Work to complete:
Copy the entries below exactly, but only from the line containing "Wat is de levertijd van dit product?" through the final line.

Data extracts:
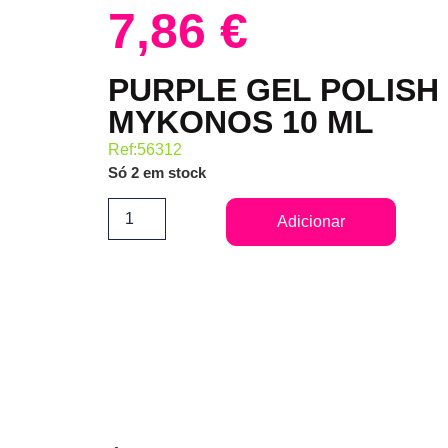
7,86
€
PURPLE GEL POLISH
MYKONOS 10 ML
Ref:56312
Só 2 em stock
Adicionar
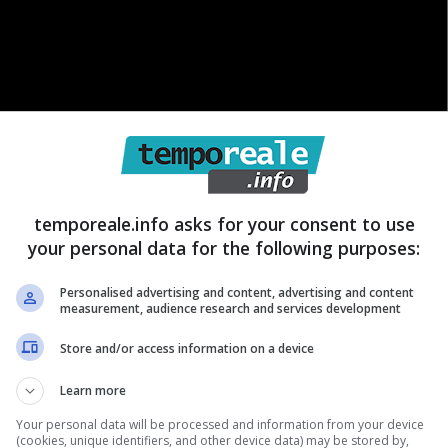
temporeale.info asks for your consent to use
your personal data for the following purposes:
Personalised advertising and content, advertising and content
measurement, audience research and services development
a Champions League, passando per Studio Sport. Ligas
Store and/or access information on a device
entica competenza. Il suo debutto in tv è arrivato a 30
per due personaggi iconici del tennis italiano: Adriano
Learn more
a della Coppa Davis.
Your personal data will be processed and information from your device
(cookies, unique identifiers, and other device data) may be stored by,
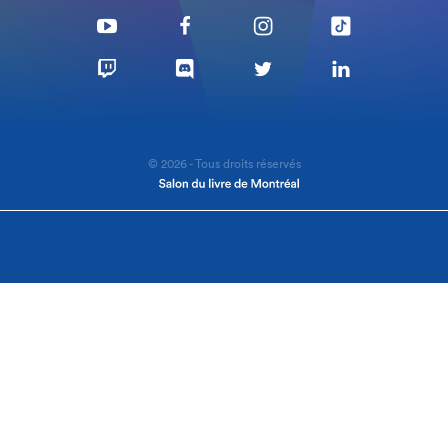
© 2026 - Tous droits réservés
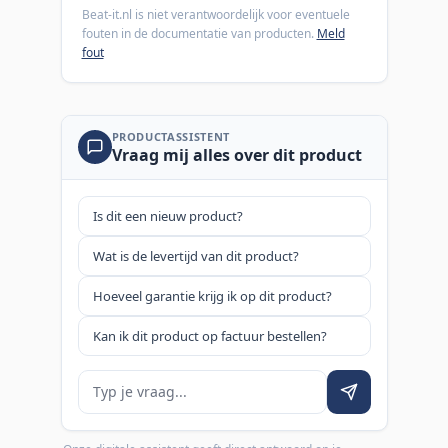
Beat-it.nl is niet verantwoordelijk voor eventuele
fouten in de documentatie van producten.
Meld
fout
PRODUCTASSISTENT
Vraag mij alles over dit product
Is dit een nieuw product?
Wat is de levertijd van dit product?
Hoeveel garantie krijg ik op dit product?
Kan ik dit product op factuur bestellen?
Je vraag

Output for this exercise:
Wat is de levertijd van dit product?
Hoeveel garantie krijg ik op dit product?
Kan ik dit product op factuur bestellen?
Je vraag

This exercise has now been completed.